(Description of the task):
Leaving out the images, please output every entry exactly as it appears.

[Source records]

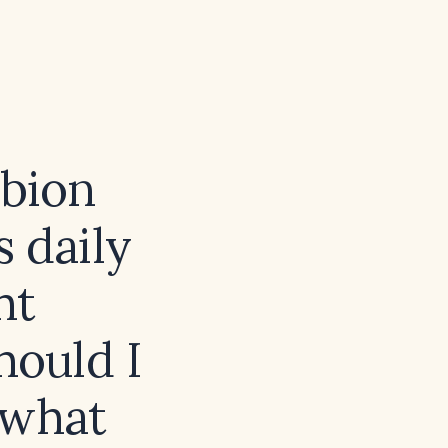
obion
s daily
ht
hould I
 what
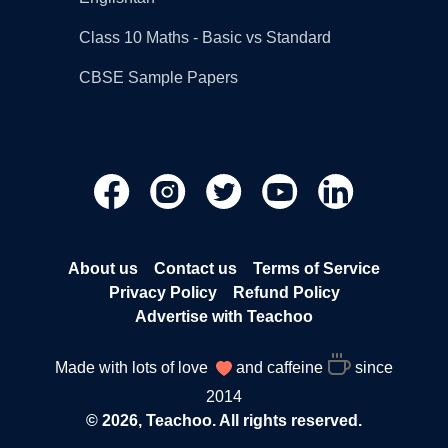
Class 10 Maths - Basic vs Standard
CBSE Sample Papers
About us
Contact us
Terms of Service
Privacy Policy
Refund Policy
Advertise with Teachoo
Made with lots of love
and caffeine
since
2014
© 2026, Teachoo. All rights reserved.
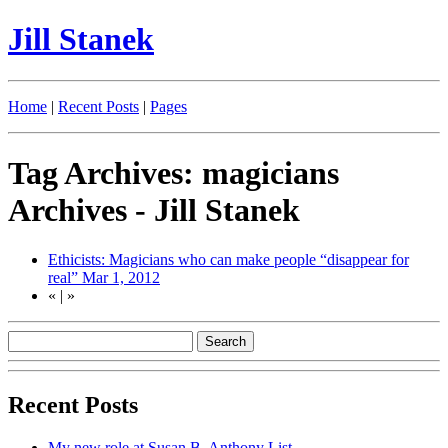
Jill Stanek
Home
|
Recent Posts
|
Pages
Tag Archives: magicians
Archives - Jill Stanek
Ethicists: Magicians who can make people “disappear for
real”
Mar 1, 2012
«
|
»
Recent Posts
My new role at Susan B. Anthony List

(Response to this exercise):
obion
s daily
ht
hould I
 what
Class 10 Maths - Basic vs Standard
CBSE Sample Papers
About us
Contact us
Terms of Service
Privacy Policy
Refund Policy
Advertise with Teachoo
Made with lots of love
and caffeine
since
2014
© 2026, Teachoo. All rights reserved.
Jill Stanek
Home
|
Recent Posts
|
Pages
Tag Archives: magicians
Archives - Jill Stanek
Ethicists: Magicians who can make people “disappear for
real”
Mar 1, 2012
«
|
»
Recent Posts
My new role at Susan B. Anthony List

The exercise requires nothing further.